Klopp’s departure leaves a huge vacuum at Liverpool
Klopp’s departure leaves a huge vacuum at Liverpool (Getty Images)

In all of the discussion about his resignation, that is something that goes way beyond Liverpool that should be noted. The top of the game looks even narrower and lighter.

That does lead into more substantial immediate questions. What will he do this season?

It was only on Sunday that Klopp happily announced he felt this new team - excitedly referred to as Liverpool 2.0 - was ahead of schedule. He felt they’d developed far more quickly than expected. That is reflected in the league position at the top of the table but can they actually keep that going so early into a cycle? Could he go and put in another campaign, like in 2021-22, when they go excitingly far in all competitions? They’re still in four.

It adds a whole new level of intrigue and narrative to this season.

There’s then next season. Who will replace Klopp?

Xabi Alonso has already been cast as the most obvious successor but, as brilliant as he’s done in the Bundesliga with Bayer Leverkusen, it’s only been one season. Would that be too soon? Alonso is obviously an exceptionally bright coach but one of the reasons he currently looks so right for such a big job is because his career has been too brief to have blemishes. There is a sense that maybe it’s better to wait a bit.

Xabi Alonso is the favourite to take over from Klopp in the Anfiel dugout
Xabi Alonso is the favourite to take over from Klopp in the Anfiel dugout (AP)

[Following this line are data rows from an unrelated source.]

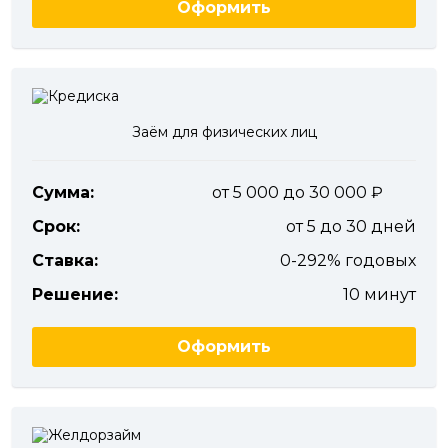
Оформить
Заём для физических лиц
Сумма:
от 5 000 до 30 000
Срок:
от 5 до 30 дней
Ставка:
0-292% годовых
Решение:
10 минут
Оформить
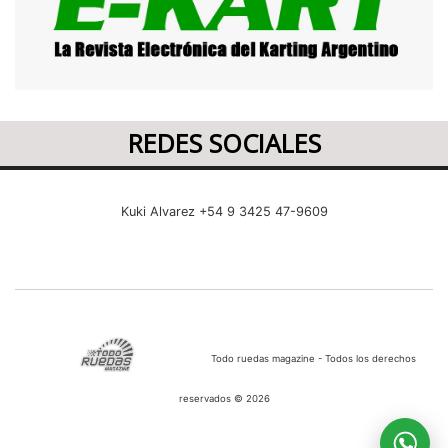
REDES SOCIALES
Kuki Alvarez +54 9 3425 47-9609
Todo ruedas magazine - Todos los derechos
reservados © 2026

Roberto De Zerbi is another mentioned, but would that feel a bit transitional, as if constantly seeking to fill a void in the way other big clubs have done in trying to replace a great name.

Perhaps no one can match up for some time. It might have escaped some notice that Liverpool have also announced the departure of Jorg Schmadtke as sporting director. That perhaps indicate that this will be seen as a chance to restructure the football department, precisely so Liverpool don’t feel the same effects as some rivals in replacing a great figure. It shouldn’t be overlooked that there was a lot of upheaval behind the scenes in the 18 months before this news, as Klopp became more of an old-fashioned manager in terms of his power. Perhaps, since you can’t directly replace a manager like him, it’s better to reshape the infrastructure and go for more of a head coach until someone like Alonso is ready?

There is probably some lament that, unlike those rivals that have faced similar questions, Klopp didn’t stay past a decade; that the legacy could have been even longer.

It’s why it does feel a touch soon, given it will end up at just short of nine years, but he obviously has to do what is right for himself. That is similarly why it’s pointless speculating on whether he will take an international job. The word is that he just needs a break. It’s been that intense, which is an inevitable consequence of that infectious but occasionally spiky personality.

Klopp’s legacy is beyond question after eight years at Anfield
Klopp’s legacy is beyond question after eight years at Anfield (Getty Images)

The feeling persists that he could have done even more; that he could have won even more, and not just in the future. There is still this season of course. This news could go both ways, especially with Liverpool such a burgeoning time. The most famous example is Manchester United slacking off in 2001-02 when it was known that Sir Alex Ferguson was retiring. It wasn’t so famous that Klopp knew about it. He expressed surprise when it was put to him in his press conference. His most likely reference is one he has direct experience of, his own at Borussia Dortmund, and Jupp Heynckes at Bayern Munich in 2012-13. The latter won the treble. It can have a galvanising effect. Klopp’s legacy can yet improve. It is already beyond question.

Klopp restored Liverpool to the height of the game, to become a serious force again. He made them one of the great names again, and not just based on their history. He won their sixth Champions League. He won their long-awaited 19th title.

The latter has come in a totally different era to all previous, where its value is even more prized.

We may only realise the true value in the next few seasons.